Sui diritti si fa lo sforzo di trovare un compromesso anche quando questo compromesso non ci soddisfa del tutto. Ci ascolteremo reciprocamente, ma la credibilità su questo tema sarà il punto di caduta di un'intesa possibile, che già è stata costruita nel corso di questi giorni. Lo vedremo. Sostenere, però, che l'identità è il contrario dell'integrazione significa fare a pugni con la realtà, significa prendere a botte il niente.

L'accenno ai diritti civili da parte di Matteo Renzi durante la fiducia al senato

Siamo alle solite: non che ci aspettassimo qualcosa di diverso da un premier che ha risolto le “pari opportunità” semplicemente cancellando il ministero. Da quando è che si parla di compromesso? Di ascoltare le ragioni gli uni degli altri? Guarda caso, le nostre ragioni non vengono mai ascoltate: chissà come mai!

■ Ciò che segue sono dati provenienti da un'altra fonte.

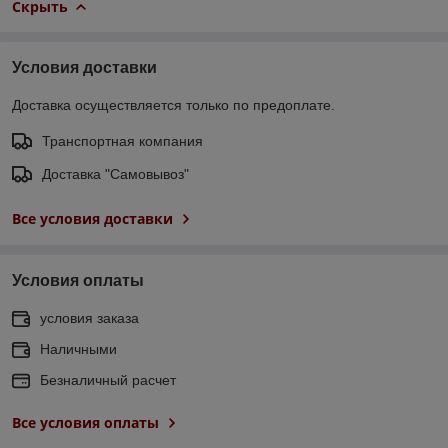
Скрыть
Условия доставки
Доставка осуществляется только по предоплате.
Транспортная компания
Доставка "Самовывоз"
Все условия доставки
Условия оплаты
условия заказа
Наличными
Безналичный расчет
Все условия оплаты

Chiosa Flavio Romani, presidente di Arcigay:

Indicare il compromesso tra i poli delle larghe intese su temi su cui nemmeno all'interno del solo Partito Democratico si è mai riusciti a trovare un accordo è evidentemente una favola, rivelatrice dell'ennesima trappola per le persone lgbt. Il compromesso su questi temi, tra l'altro non solo non è possibile ma non è nemmeno auspicabile, perché qualsiasi approssimazione rispetto alla totale parità tra coppie eterosessuali e coppie omosessuali conterrebbe in sé la negazione del diritto pieno.

Inviterei Matteo Renzi a riflettere sulle ultime parole del suo discorso in Senato, in cui afferma che l'Italia non è il fanalino di coda dell'Europa e che la possibilità di cambiare è reale: le premesse non fanno certo ben sperare.


L'idea che il futuro dell'Italia non sia quello di essere il fanalino di coda dell'Europa, che il futuro dell'Italia non sia stare a lamentarsi e piangere dalla mattina alla sera, che il futuro dell'Italia non sia semplicemente raccontarci come le cose vanno male o perché non ci fanno lavorare. Il futuro dell'Italia sta nelle qualità, nel genio, nell'intelligenza e nella curiosità di ciascuno di noi. Noi siamo assolutamente certi che, mettendo tutti noi stessi in questa sfida, la possibilità di cambiare è reale, concreta e immediata, purché ciascuno di noi viva il futuro non come un'incognita e purché ciascuno di noi sappia che è il tempo del coraggio e che questo tempo del coraggio non esclude nessuno e non lascia alibi a nessuno.